Work request ▸ As an exercise, transcribe the data below in full and exactly, omitting pictures.

Source material ▸
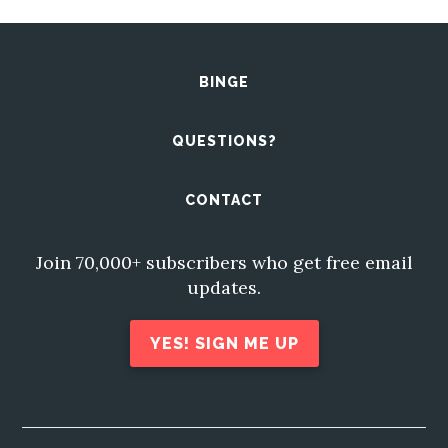
BINGE
QUESTIONS?
CONTACT
Join 70,000+ subscribers who get free email
updates.
YES! SIGN ME UP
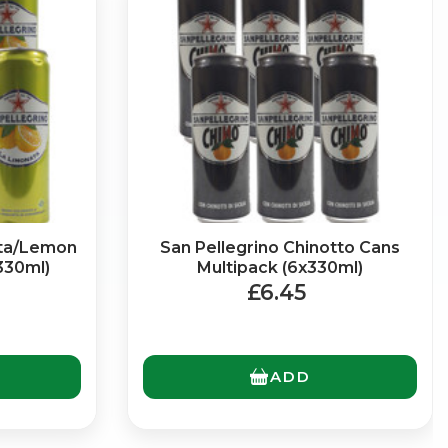
ata/Lemon
San Pellegrino Chinotto Cans
330ml)
Multipack (6x330ml)
£6.45
ADD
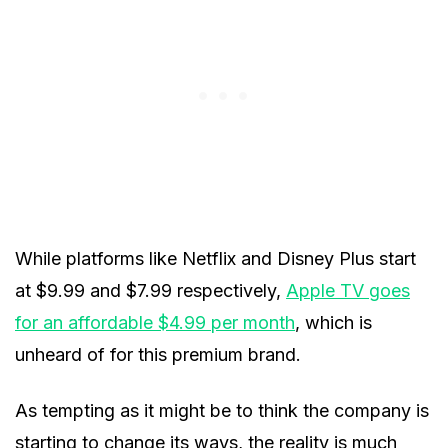
While platforms like Netflix and Disney Plus start
at $9.99 and $7.99 respectively,
Apple TV goes
for an affordable $4.99 per month
, which is
unheard of for this premium brand.
As tempting as it might be to think the company is
starting to change its ways, the reality is much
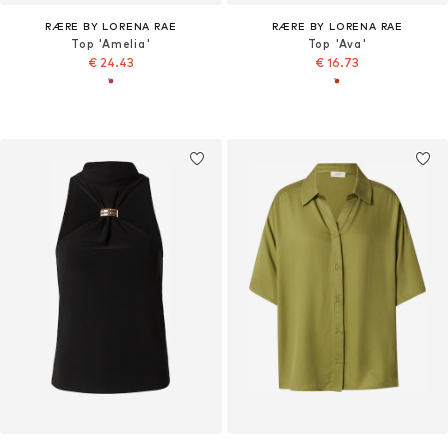
RÆRE BY LORENA RAE
RÆRE BY LORENA RAE
Top 'Amelia'
Top 'Ava'
€ 24.43
€ 16.73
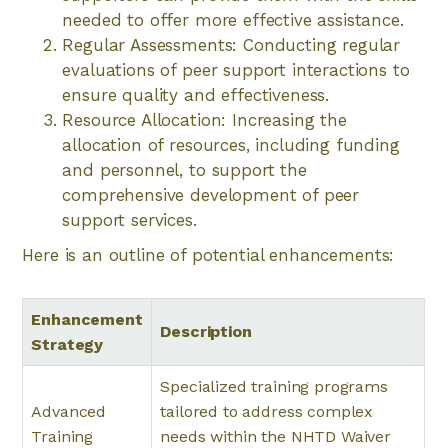
needed to offer more effective assistance.
Regular Assessments: Conducting regular
evaluations of peer support interactions to
ensure quality and effectiveness.
Resource Allocation: Increasing the
allocation of resources, including funding
and personnel, to support the
comprehensive development of peer
support services.
Here is an outline of potential enhancements:
Enhancement
Description
Strategy
Specialized training programs
Advanced
tailored to address complex
Training
needs within the NHTD Waiver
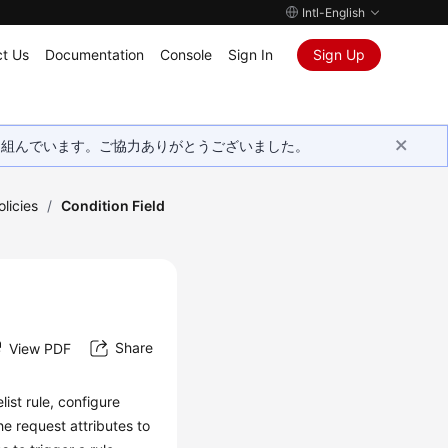
Intl-English
t Us
Documentation
Console
Sign In
Sign Up
取り組んでいます。ご協力ありがとうございました。
licies
/
Condition Field
Share
View PDF
ist rule, configure
he request attributes to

Worked solution ▸
BINGE
QUESTIONS?
CONTACT
Join 70,000+ subscribers who get free email
updates.
YES! SIGN ME UP
ata/Lemon
San Pellegrino Chinotto Cans
330ml)
Multipack (6x330ml)
£6.45
ADD
While platforms like Netflix and Disney Plus start
at $9.99 and $7.99 respectively,
Apple TV goes
for an affordable $4.99 per month
, which is
unheard of for this premium brand.
As tempting as it might be to think the company is
starting to change its ways, the reality is much
RÆRE BY LORENA RAE
RÆRE BY LORENA RAE
Top 'Amelia'
Top 'Ava'
€ 24.43
€ 16.73
needed to offer more effective assistance.
Regular Assessments: Conducting regular
evaluations of peer support interactions to
ensure quality and effectiveness.
Resource Allocation: Increasing the
allocation of resources, including funding
and personnel, to support the
comprehensive development of peer
support services.
Here is an outline of potential enhancements:
Enhancement
Description
Strategy
Specialized training programs
Advanced
tailored to address complex
Training
needs within the NHTD Waiver
Intl-English
t Us
Documentation
Console
Sign In
Sign Up
取り組んでいます。ご協力ありがとうございました。
licies
/
Condition Field
Share
View PDF
ist rule, configure
he request attributes to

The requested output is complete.